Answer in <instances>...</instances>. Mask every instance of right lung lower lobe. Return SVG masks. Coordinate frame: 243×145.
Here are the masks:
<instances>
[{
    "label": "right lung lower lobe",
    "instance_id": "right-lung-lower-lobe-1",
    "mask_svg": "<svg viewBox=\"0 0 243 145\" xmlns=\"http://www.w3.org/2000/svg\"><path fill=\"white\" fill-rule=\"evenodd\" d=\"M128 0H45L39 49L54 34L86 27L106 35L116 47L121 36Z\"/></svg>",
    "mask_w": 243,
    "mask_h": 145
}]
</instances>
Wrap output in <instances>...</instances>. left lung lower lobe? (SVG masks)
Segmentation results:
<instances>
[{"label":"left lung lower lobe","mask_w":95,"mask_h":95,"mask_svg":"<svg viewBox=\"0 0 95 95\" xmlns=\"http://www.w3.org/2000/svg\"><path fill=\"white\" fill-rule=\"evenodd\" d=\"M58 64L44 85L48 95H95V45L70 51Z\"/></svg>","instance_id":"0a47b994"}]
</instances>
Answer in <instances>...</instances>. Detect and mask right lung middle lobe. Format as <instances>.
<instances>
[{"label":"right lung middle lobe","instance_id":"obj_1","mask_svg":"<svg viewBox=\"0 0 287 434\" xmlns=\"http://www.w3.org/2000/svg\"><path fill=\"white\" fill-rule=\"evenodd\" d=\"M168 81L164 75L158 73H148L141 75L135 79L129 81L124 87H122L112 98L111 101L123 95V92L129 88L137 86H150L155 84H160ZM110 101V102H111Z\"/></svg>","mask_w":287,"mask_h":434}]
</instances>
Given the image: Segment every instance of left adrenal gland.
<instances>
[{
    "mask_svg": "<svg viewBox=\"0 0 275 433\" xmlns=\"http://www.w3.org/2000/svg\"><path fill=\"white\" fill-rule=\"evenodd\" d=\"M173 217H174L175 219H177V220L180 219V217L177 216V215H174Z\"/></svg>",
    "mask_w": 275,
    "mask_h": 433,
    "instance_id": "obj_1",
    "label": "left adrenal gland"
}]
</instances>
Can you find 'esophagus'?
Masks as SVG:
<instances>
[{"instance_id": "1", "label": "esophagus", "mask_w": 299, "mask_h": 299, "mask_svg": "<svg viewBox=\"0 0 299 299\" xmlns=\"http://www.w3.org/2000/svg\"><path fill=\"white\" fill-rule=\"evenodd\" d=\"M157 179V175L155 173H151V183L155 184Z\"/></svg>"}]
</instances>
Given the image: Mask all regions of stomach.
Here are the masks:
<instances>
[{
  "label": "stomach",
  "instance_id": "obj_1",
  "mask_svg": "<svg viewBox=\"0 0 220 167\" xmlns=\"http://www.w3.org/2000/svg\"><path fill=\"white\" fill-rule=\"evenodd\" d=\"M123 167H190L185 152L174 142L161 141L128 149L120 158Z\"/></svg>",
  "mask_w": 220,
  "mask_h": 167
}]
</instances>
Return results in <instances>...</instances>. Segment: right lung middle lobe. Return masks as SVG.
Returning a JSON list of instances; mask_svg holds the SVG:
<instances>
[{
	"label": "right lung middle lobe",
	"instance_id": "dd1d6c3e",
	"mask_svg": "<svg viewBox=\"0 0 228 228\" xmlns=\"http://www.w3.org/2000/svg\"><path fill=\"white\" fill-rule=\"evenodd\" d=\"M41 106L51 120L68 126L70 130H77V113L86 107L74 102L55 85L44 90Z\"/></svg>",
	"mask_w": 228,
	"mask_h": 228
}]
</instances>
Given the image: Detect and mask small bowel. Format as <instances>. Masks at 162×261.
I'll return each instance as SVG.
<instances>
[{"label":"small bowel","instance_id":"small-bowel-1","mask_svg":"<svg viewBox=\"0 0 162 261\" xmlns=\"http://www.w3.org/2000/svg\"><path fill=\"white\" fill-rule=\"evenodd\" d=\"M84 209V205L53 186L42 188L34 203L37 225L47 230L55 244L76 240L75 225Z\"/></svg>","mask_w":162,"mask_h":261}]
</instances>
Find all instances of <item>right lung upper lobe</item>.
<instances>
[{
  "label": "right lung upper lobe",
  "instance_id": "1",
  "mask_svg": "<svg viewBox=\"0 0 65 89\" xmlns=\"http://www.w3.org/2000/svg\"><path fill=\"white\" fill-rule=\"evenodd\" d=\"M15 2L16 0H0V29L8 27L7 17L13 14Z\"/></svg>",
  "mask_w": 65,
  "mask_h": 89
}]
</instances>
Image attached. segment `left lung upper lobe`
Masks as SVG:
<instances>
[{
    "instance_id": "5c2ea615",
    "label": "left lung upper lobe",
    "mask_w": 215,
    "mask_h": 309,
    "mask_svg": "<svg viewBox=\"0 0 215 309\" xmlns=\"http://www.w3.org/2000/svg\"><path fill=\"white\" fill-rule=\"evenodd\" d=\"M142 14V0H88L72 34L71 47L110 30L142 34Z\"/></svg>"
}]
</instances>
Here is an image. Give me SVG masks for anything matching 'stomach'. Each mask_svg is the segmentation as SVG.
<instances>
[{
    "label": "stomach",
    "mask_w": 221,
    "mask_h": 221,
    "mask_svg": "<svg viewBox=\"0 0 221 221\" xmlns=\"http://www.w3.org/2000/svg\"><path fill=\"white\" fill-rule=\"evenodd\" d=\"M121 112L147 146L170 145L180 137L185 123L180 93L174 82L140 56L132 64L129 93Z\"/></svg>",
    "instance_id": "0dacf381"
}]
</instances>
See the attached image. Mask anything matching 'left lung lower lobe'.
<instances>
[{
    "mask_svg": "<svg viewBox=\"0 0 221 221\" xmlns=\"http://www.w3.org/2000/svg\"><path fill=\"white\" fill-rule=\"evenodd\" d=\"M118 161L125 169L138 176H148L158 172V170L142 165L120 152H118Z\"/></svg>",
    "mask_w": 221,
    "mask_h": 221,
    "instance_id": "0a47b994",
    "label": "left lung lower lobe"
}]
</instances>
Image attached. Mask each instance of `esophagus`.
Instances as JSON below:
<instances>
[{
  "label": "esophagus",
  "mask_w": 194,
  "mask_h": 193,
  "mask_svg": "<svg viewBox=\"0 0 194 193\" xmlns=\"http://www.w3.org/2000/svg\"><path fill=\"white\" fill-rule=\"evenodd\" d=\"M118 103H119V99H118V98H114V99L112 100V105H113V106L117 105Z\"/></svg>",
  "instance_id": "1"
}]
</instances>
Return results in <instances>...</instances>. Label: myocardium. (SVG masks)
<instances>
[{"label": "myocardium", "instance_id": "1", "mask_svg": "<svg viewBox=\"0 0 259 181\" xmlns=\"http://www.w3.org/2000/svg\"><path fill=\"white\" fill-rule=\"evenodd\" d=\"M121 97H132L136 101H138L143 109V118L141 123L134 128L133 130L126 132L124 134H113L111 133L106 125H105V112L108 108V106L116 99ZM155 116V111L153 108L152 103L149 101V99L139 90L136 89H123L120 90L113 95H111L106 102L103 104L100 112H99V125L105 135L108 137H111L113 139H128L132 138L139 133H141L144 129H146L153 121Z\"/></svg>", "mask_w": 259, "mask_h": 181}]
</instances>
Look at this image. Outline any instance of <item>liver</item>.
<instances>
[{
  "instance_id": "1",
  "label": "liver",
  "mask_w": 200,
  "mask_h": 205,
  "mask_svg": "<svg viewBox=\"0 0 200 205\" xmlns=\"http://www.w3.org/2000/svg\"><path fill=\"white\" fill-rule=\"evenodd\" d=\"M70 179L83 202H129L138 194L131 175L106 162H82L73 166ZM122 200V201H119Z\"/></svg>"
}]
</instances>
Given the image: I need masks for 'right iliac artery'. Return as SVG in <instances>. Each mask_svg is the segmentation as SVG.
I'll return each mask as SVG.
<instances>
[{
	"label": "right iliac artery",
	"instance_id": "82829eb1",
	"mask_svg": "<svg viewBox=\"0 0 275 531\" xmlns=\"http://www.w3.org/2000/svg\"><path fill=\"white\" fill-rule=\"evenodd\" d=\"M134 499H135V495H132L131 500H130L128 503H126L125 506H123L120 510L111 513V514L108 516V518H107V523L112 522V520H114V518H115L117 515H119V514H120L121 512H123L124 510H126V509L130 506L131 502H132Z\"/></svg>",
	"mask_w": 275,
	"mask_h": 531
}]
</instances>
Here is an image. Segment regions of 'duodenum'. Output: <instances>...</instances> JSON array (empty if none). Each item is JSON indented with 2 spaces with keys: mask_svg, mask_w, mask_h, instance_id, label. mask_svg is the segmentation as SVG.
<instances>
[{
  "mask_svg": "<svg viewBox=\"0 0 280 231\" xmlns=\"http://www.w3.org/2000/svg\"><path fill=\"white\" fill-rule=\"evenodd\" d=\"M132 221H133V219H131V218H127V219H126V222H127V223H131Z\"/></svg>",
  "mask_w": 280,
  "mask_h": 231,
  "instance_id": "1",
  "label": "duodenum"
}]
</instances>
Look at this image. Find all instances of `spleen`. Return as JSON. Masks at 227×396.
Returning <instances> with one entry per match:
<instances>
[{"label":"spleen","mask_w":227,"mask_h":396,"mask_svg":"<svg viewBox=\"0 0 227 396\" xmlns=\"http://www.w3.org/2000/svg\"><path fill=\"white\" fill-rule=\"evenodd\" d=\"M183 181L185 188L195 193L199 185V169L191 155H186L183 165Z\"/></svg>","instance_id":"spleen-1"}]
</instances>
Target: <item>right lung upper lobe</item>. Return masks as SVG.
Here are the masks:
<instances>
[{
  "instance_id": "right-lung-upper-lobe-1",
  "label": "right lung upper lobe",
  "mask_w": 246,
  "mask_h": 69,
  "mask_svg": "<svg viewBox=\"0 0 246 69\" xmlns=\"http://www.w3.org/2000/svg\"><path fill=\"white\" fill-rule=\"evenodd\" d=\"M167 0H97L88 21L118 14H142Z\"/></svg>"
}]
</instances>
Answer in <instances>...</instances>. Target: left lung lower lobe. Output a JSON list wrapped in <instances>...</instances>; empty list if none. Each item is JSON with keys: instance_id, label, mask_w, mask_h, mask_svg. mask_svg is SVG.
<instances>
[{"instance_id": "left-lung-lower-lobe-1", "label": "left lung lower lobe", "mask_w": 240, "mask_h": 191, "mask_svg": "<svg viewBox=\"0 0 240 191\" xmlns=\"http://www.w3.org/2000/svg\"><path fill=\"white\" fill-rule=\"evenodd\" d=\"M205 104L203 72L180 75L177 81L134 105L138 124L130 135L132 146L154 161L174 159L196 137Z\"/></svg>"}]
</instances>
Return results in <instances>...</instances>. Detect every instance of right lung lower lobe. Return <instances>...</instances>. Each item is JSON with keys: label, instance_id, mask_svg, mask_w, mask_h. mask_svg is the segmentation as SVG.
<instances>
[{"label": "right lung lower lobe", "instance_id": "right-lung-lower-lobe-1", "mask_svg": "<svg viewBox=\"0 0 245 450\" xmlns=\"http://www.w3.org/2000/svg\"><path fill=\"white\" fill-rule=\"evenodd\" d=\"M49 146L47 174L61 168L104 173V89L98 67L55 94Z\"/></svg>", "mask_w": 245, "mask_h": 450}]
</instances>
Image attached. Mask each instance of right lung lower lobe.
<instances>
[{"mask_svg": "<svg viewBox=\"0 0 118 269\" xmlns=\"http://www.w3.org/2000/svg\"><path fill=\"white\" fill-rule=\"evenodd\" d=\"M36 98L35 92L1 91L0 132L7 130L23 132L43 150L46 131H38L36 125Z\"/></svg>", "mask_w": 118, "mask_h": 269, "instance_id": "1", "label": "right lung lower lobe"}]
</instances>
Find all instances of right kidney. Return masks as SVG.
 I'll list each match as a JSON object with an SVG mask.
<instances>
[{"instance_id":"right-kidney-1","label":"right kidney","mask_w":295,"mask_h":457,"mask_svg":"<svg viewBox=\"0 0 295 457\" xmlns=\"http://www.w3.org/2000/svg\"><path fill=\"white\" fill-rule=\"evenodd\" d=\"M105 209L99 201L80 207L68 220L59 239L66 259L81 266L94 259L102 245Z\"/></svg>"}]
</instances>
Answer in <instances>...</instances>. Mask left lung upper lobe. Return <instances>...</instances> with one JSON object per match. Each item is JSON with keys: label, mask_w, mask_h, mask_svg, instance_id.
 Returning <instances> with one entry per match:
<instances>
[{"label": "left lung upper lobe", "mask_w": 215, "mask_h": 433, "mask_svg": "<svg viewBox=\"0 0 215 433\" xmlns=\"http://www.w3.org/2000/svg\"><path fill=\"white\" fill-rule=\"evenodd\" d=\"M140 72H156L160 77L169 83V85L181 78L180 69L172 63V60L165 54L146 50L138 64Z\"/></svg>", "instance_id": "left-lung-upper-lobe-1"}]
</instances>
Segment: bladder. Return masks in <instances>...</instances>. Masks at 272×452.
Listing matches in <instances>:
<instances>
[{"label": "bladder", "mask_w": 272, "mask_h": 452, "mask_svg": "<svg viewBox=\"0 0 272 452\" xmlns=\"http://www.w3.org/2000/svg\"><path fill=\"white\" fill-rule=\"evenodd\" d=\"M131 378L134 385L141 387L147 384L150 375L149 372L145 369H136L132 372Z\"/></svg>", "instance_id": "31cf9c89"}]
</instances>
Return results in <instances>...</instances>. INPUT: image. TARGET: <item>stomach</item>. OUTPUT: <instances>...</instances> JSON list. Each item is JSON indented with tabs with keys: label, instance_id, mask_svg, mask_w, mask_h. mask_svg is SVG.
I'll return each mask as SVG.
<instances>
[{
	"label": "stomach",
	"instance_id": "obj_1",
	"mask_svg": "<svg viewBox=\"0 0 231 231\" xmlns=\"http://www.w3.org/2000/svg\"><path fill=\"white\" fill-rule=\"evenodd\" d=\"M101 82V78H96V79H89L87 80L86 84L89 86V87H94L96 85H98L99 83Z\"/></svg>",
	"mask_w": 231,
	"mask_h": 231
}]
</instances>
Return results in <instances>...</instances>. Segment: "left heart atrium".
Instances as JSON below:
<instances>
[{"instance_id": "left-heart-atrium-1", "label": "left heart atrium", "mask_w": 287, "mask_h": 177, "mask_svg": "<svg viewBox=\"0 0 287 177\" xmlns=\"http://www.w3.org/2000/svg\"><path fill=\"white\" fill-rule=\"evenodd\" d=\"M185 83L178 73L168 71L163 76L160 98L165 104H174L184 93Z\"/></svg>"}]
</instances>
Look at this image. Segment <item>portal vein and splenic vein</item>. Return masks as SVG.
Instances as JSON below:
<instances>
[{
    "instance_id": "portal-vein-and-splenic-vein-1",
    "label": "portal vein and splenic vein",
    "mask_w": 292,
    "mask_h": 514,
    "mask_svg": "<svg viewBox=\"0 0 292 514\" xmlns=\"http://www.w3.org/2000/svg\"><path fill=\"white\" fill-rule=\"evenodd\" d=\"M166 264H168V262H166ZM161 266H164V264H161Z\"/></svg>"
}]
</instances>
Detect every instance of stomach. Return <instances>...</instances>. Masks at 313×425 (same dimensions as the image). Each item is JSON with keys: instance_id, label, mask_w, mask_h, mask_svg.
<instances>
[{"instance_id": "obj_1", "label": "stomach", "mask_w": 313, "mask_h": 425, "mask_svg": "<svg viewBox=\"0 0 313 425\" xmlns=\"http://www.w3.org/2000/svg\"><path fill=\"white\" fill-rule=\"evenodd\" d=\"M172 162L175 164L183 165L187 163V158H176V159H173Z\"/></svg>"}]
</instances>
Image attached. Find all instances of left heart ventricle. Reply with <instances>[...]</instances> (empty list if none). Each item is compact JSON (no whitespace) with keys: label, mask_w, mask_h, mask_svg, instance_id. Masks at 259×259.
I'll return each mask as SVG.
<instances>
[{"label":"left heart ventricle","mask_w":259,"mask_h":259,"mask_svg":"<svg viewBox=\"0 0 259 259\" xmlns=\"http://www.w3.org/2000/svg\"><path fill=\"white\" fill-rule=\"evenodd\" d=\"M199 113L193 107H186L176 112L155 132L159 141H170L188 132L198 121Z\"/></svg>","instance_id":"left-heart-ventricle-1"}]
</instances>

▸ Try it: The answer must be the line containing "Detect every instance of stomach." and every line after it to the end of the records, repeated exactly.

▸ Written reply:
Detect every instance of stomach. Return <instances>...</instances>. Masks at 313×425 (same dimensions as the image). Each item is JSON with keys: instance_id, label, mask_w, mask_h, mask_svg.
<instances>
[{"instance_id": "obj_1", "label": "stomach", "mask_w": 313, "mask_h": 425, "mask_svg": "<svg viewBox=\"0 0 313 425\" xmlns=\"http://www.w3.org/2000/svg\"><path fill=\"white\" fill-rule=\"evenodd\" d=\"M172 162L175 164L183 165L187 163V158H176V159H173Z\"/></svg>"}]
</instances>
Image attached. Find all instances of left heart ventricle. Reply with <instances>[...]</instances> (empty list if none). Each item is compact JSON (no whitespace) with keys: label, mask_w, mask_h, mask_svg, instance_id. Masks at 259×259.
I'll return each mask as SVG.
<instances>
[{"label":"left heart ventricle","mask_w":259,"mask_h":259,"mask_svg":"<svg viewBox=\"0 0 259 259\" xmlns=\"http://www.w3.org/2000/svg\"><path fill=\"white\" fill-rule=\"evenodd\" d=\"M199 113L193 107H186L176 112L155 132L159 141H170L188 132L198 121Z\"/></svg>","instance_id":"left-heart-ventricle-1"}]
</instances>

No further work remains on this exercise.